*** SOURCE MATERIAL ***

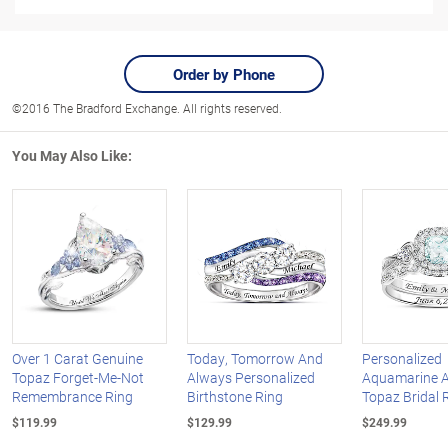
Order by Phone
©2016 The Bradford Exchange. All rights reserved.
You May Also Like:
Over 1 Carat Genuine
Today, Tomorrow And
Personalized
Topaz Forget-Me-Not
Always Personalized
Aquamarine A
Remembrance Ring
Birthstone Ring
Topaz Bridal 
$119.99
$129.99
$249.99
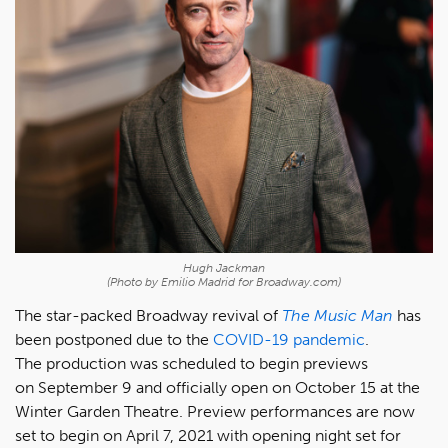
Hugh Jackman
(Photo by Emilio Madrid for Broadway.com)
The star-packed Broadway revival of
The Music Man
has
been postponed due to the
COVID-19 pandemic
.
The production was scheduled to begin previews
on September 9 and officially open on October 15 at the
Winter Garden Theatre. Preview performances are now
set to begin on April 7, 2021 with opening night set for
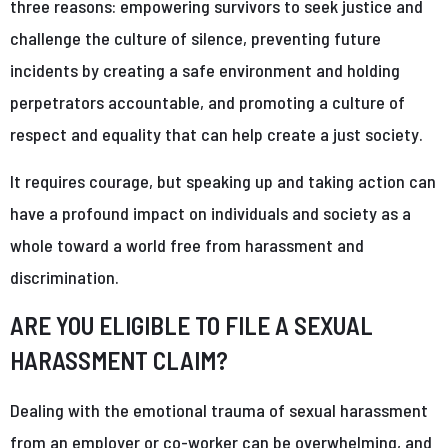
three reasons: empowering survivors to seek justice and
challenge the culture of silence, preventing future
incidents by creating a safe environment and holding
perpetrators accountable, and promoting a culture of
respect and equality that can help create a just society.
It requires courage, but speaking up and taking action can
have a profound impact on individuals and society as a
whole toward a world free from harassment and
discrimination.
ARE YOU ELIGIBLE TO FILE A SEXUAL
HARASSMENT CLAIM?
Dealing with the emotional trauma of sexual harassment
from an employer or co-worker can be overwhelming, and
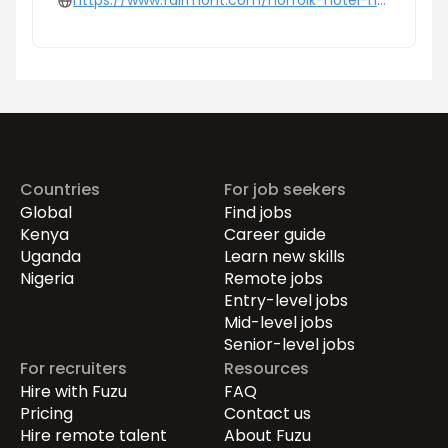
https://www.fairmont.com/norfolk-hotel-nairobi/
Countries
For job seekers
Global
Find jobs
Kenya
Career guide
Uganda
Learn new skills
Nigeria
Remote jobs
Entry-level jobs
Mid-level jobs
Senior-level jobs
For recruiters
Resources
Hire with Fuzu
FAQ
Pricing
Contact us
Hire remote talent
About Fuzu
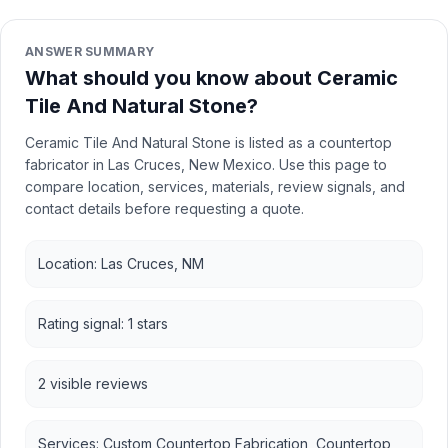
ANSWER SUMMARY
What should you know about Ceramic
Tile And Natural Stone?
Ceramic Tile And Natural Stone is listed as a countertop
fabricator in Las Cruces, New Mexico. Use this page to
compare location, services, materials, review signals, and
contact details before requesting a quote.
Location: Las Cruces, NM
Rating signal: 1 stars
2 visible reviews
Services: Custom Countertop Fabrication, Countertop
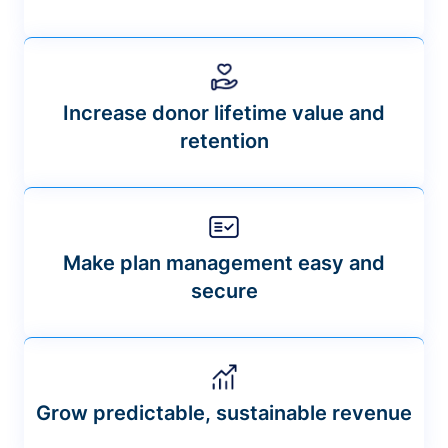
Increase donor lifetime value and
retention
Make plan management easy and
secure
Grow predictable, sustainable revenue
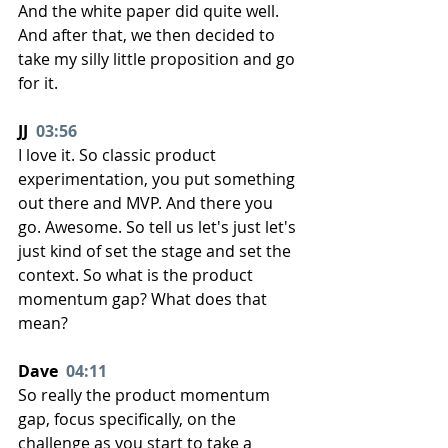
And the white paper did quite well. 
And after that, we then decided to 
take my silly little proposition and go 
for it.
JJ  
03:56
I love it. So classic product 
experimentation, you put something 
out there and MVP. And there you 
go. Awesome. So tell us let's just let's 
just kind of set the stage and set the 
context. So what is the product 
momentum gap? What does that 
mean?
Dave  
04:11
So really the product momentum 
gap, focus specifically, on the 
challenge as you start to take a 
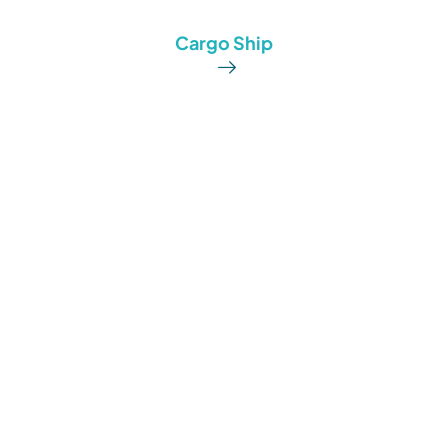
Cargo Ship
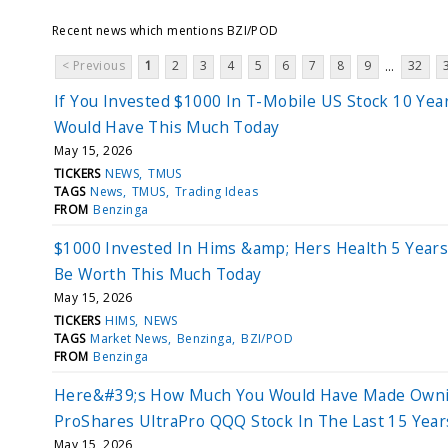
Recent news which mentions BZI/POD
< Previous
1
2
3
4
5
6
7
8
9
32
...
If You Invested $1000 In T-Mobile US Stock 10 Yea
Would Have This Much Today
May 15, 2026
TICKERS
NEWS
TMUS
TAGS
News
TMUS
Trading Ideas
FROM
Benzinga
$1000 Invested In Hims &amp; Hers Health 5 Year
Be Worth This Much Today
May 15, 2026
TICKERS
HIMS
NEWS
TAGS
Market News
Benzinga
BZI/POD
FROM
Benzinga
Here&#39;s How Much You Would Have Made Own
ProShares UltraPro QQQ Stock In The Last 15 Year
May 15, 2026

*** End of SOURCE MATERIAL ***

◆ WORK ORDER
The output is the records exactly as they read, with no pictures in it.

◆ RESPONSE TO THIS EXERCISE
Order by Phone
©2016 The Bradford Exchange. All rights reserved.
You May Also Like:
Over 1 Carat Genuine
Today, Tomorrow And
Personalized
Topaz Forget-Me-Not
Always Personalized
Aquamarine A
Remembrance Ring
Birthstone Ring
Topaz Bridal 
$119.99
$129.99
$249.99
Hugh Jackman
(Photo by Emilio Madrid for Broadway.com)
The star-packed Broadway revival of
The Music Man
has
been postponed due to the
COVID-19 pandemic
.
The production was scheduled to begin previews
on September 9 and officially open on October 15 at the
Winter Garden Theatre. Preview performances are now
set to begin on April 7, 2021 with opening night set for
three reasons: empowering survivors to seek justice and
challenge the culture of silence, preventing future
incidents by creating a safe environment and holding
perpetrators accountable, and promoting a culture of
respect and equality that can help create a just society.
It requires courage, but speaking up and taking action can
have a profound impact on individuals and society as a
whole toward a world free from harassment and
discrimination.
ARE YOU ELIGIBLE TO FILE A SEXUAL
HARASSMENT CLAIM?
Dealing with the emotional trauma of sexual harassment
from an employer or co-worker can be overwhelming, and
https://www.fairmont.com/norfolk-hotel-nairobi/
Countries
For job seekers
Global
Find jobs
Kenya
Career guide
Uganda
Learn new skills
Nigeria
Remote jobs
Entry-level jobs
Mid-level jobs
Senior-level jobs
For recruiters
Resources
Hire with Fuzu
FAQ
Pricing
Contact us
Hire remote talent
About Fuzu
ANSWER SUMMARY
What should you know about Ceramic
Tile And Natural Stone?
Ceramic Tile And Natural Stone is listed as a countertop
fabricator in Las Cruces, New Mexico. Use this page to
compare location, services, materials, review signals, and
contact details before requesting a quote.
Location: Las Cruces, NM
Rating signal: 1 stars
2 visible reviews
Services: Custom Countertop Fabrication, Countertop
Increase donor lifetime value and
retention
Make plan management easy and
secure
Grow predictable, sustainable revenue
And the white paper did quite well. 
And after that, we then decided to 
take my silly little proposition and go 
for it.
JJ  
03:56
I love it. So classic product 
experimentation, you put something 
out there and MVP. And there you 
go. Awesome. So tell us let's just let's 
just kind of set the stage and set the 
context. So what is the product 
momentum gap? What does that 
mean?
Dave  
04:11
So really the product momentum 
gap, focus specifically, on the 
challenge as you start to take a 
Cargo Ship
Recent news which mentions BZI/POD
< Previous
1
2
3
4
5
6
7
8
9
32
...
If You Invested $1000 In T-Mobile US Stock 10 Yea
Would Have This Much Today
May 15, 2026
TICKERS
NEWS
TMUS
TAGS
News
TMUS
Trading Ideas
FROM
Benzinga
$1000 Invested In Hims &amp; Hers Health 5 Year
Be Worth This Much Today
May 15, 2026
TICKERS
HIMS
NEWS
TAGS
Market News
Benzinga
BZI/POD
FROM
Benzinga
Here&#39;s How Much You Would Have Made Own
ProShares UltraPro QQQ Stock In The Last 15 Year
May 15, 2026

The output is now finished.